● **What is needed**
In the data below, which lines hold "tray"? Copy every one.

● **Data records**
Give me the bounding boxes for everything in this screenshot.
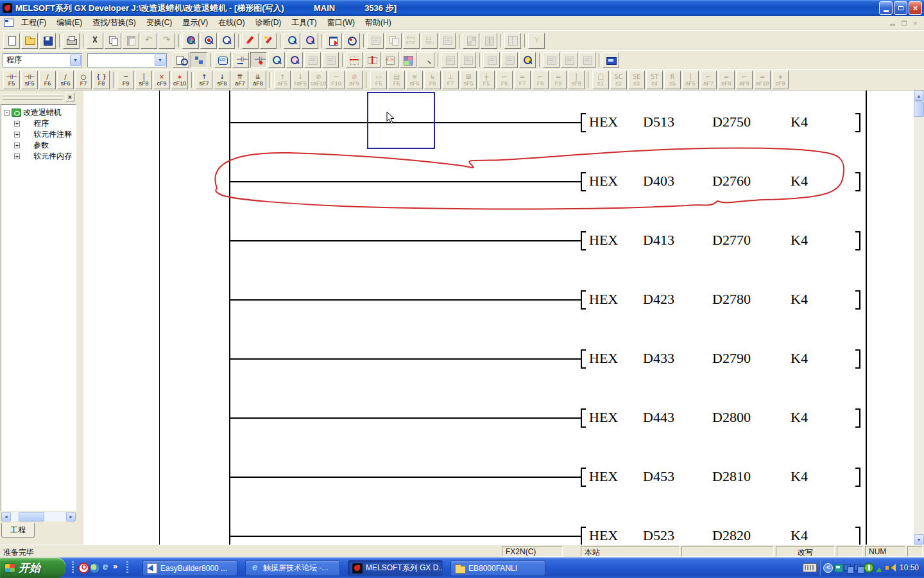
- tab-project[interactable]: 工程: [1, 523, 35, 538]
- fkey-button[interactable]: = F9: [550, 71, 567, 89]
- ladder-rung[interactable]: HEX D523 D2820 K4: [83, 527, 914, 545]
- tile-window-button[interactable]: [481, 33, 497, 49]
- cut-button[interactable]: [87, 33, 103, 49]
- ladder-selection-cursor[interactable]: [367, 92, 435, 149]
- plc-write-button[interactable]: [367, 33, 384, 49]
- monitor-button[interactable]: [528, 33, 545, 49]
- closed-contact-button[interactable]: ∕ F6: [39, 71, 56, 89]
- task-forum[interactable]: 触摸屏技术论坛 -...: [245, 560, 340, 576]
- open-button[interactable]: [21, 33, 38, 49]
- fkey-button[interactable]: ⊥ F7: [442, 71, 459, 89]
- parallel-closed-contact-button[interactable]: ∕ sF6: [57, 71, 74, 89]
- gray-tool-3-button[interactable]: [441, 52, 458, 68]
- fkey-button[interactable]: = F7: [514, 71, 531, 89]
- new-button[interactable]: [3, 33, 20, 49]
- scroll-up-icon[interactable]: ▲: [914, 91, 924, 101]
- expand-icon[interactable]: +: [14, 132, 20, 137]
- menu-item[interactable]: 查找/替换(S): [87, 16, 141, 30]
- fkey-button[interactable]: ⌐ F6: [496, 71, 513, 89]
- fkey-button[interactable]: ↓ caF5: [292, 71, 309, 89]
- find-contact-button[interactable]: [200, 33, 217, 49]
- toolbar-grip[interactable]: [72, 561, 74, 574]
- print-button[interactable]: [63, 33, 80, 49]
- fkey-button[interactable]: ▤ F6: [388, 71, 405, 89]
- minimize-button[interactable]: [879, 1, 893, 15]
- tray-update-icon[interactable]: [843, 563, 853, 573]
- grid-window-button[interactable]: [463, 33, 479, 49]
- ladder-rung[interactable]: HEX D433 D2790 K4: [83, 349, 914, 369]
- window-arrange-button[interactable]: [325, 33, 342, 49]
- ladder-rung[interactable]: HEX D453 D2810 K4: [83, 468, 914, 487]
- error-check-button[interactable]: [403, 33, 420, 49]
- parallel-open-contact-button[interactable]: ⊣⊢ sF5: [21, 71, 38, 89]
- toolbar-grip[interactable]: [126, 561, 128, 574]
- fkey-button[interactable]: ⊘ aF9: [346, 71, 363, 89]
- opera-icon[interactable]: [78, 563, 89, 574]
- scroll-right-icon[interactable]: ►: [66, 512, 76, 521]
- expand-icon[interactable]: +: [14, 121, 20, 127]
- find-page-button[interactable]: [173, 52, 189, 68]
- scroll-thumb[interactable]: [19, 512, 44, 521]
- scroll-thumb[interactable]: [914, 101, 924, 117]
- scroll-down-icon[interactable]: ▼: [914, 534, 924, 545]
- menu-item[interactable]: 窗口(W): [322, 16, 360, 30]
- keyboard-layout-icon[interactable]: [803, 563, 817, 572]
- project-tree-toggle-button[interactable]: [191, 52, 207, 68]
- horizontal-line-button[interactable]: ─ F9: [117, 71, 134, 89]
- fkey-button[interactable]: □ c1: [592, 71, 609, 89]
- menu-item[interactable]: 在线(O): [213, 16, 250, 30]
- insert-mode-button[interactable]: [260, 33, 277, 49]
- menu-item[interactable]: 工程(F): [16, 16, 51, 30]
- menu-item[interactable]: 编辑(E): [51, 16, 87, 30]
- time-chart-button[interactable]: [418, 52, 434, 68]
- ladder-rung[interactable]: HEX D413 D2770 K4: [83, 231, 914, 250]
- fkey-button[interactable]: ⊠ sF5: [460, 71, 477, 89]
- fkey-button[interactable]: ≡ sF6: [406, 71, 423, 89]
- fkey-button[interactable]: = aF10: [754, 71, 771, 89]
- mdi-close-button[interactable]: ×: [911, 19, 920, 27]
- gray-tool-8-button[interactable]: [561, 52, 578, 68]
- fkey-button[interactable]: ⌐ aF7: [700, 71, 717, 89]
- fkey-button[interactable]: SC c2: [610, 71, 627, 89]
- close-button[interactable]: ×: [909, 1, 922, 15]
- circuit-search-button[interactable]: [343, 33, 360, 49]
- parameter-button[interactable]: [504, 33, 521, 49]
- parallel-rising-pulse-button[interactable]: ⇈ aF7: [232, 71, 248, 89]
- fkey-button[interactable]: = aF8: [718, 71, 735, 89]
- tree-item[interactable]: + 程序: [13, 118, 76, 128]
- device-edit-button[interactable]: [286, 52, 303, 68]
- parallel-falling-pulse-button[interactable]: ⇊ aF8: [250, 71, 266, 89]
- rising-pulse-button[interactable]: ↑ sF7: [196, 71, 212, 89]
- collapse-icon[interactable]: -: [4, 110, 10, 116]
- gray-tool-6-button[interactable]: [501, 52, 518, 68]
- redo-button[interactable]: [158, 33, 175, 49]
- fkey-button[interactable]: ST c4: [646, 71, 663, 89]
- fkey-button[interactable]: │ sF9: [568, 71, 585, 89]
- fkey-button[interactable]: R c5: [664, 71, 681, 89]
- device-find-button[interactable]: [268, 52, 285, 68]
- tray-windows-icon[interactable]: [853, 563, 864, 573]
- ladder-editor[interactable]: HEX D513 D2750 K4 HEX D403 D2760 K4: [83, 91, 914, 545]
- quick-launch-overflow-icon[interactable]: [111, 563, 122, 574]
- application-instruction-button[interactable]: { } F8: [93, 71, 110, 89]
- gray-tool-5-button[interactable]: [483, 52, 500, 68]
- device-combobox[interactable]: ▼: [87, 53, 167, 67]
- copy-button[interactable]: [105, 33, 121, 49]
- ladder-rung[interactable]: HEX D423 D2780 K4: [83, 290, 914, 310]
- mdi-restore-button[interactable]: [899, 19, 909, 27]
- ie-icon[interactable]: [100, 563, 111, 574]
- combo-dropdown-icon[interactable]: ▼: [155, 55, 166, 66]
- globe-icon[interactable]: [89, 563, 100, 574]
- fkey-button[interactable]: │ aF5: [682, 71, 699, 89]
- fkey-button[interactable]: ↑ aF5: [274, 71, 291, 89]
- combo-dropdown-icon[interactable]: ▼: [70, 55, 81, 66]
- panel-close-icon[interactable]: ×: [65, 92, 74, 101]
- tree-horizontal-scrollbar[interactable]: ◄ ►: [1, 512, 76, 521]
- undo-button[interactable]: [141, 33, 157, 49]
- mdi-minimize-button[interactable]: [887, 19, 897, 27]
- menu-item[interactable]: 显示(V): [177, 16, 213, 30]
- menu-item[interactable]: 变换(C): [141, 16, 178, 30]
- program-mode-combobox[interactable]: 程序 ▼: [3, 53, 82, 67]
- title-bar[interactable]: MELSOFT系列 GX Developer J:\改造退蜡机\改造退蜡机 - …: [0, 0, 924, 16]
- find-device-button[interactable]: [182, 33, 199, 49]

● **Answer space**
- tray-update-icon[interactable]: [843, 563, 853, 573]
- tray-windows-icon[interactable]: [853, 563, 864, 573]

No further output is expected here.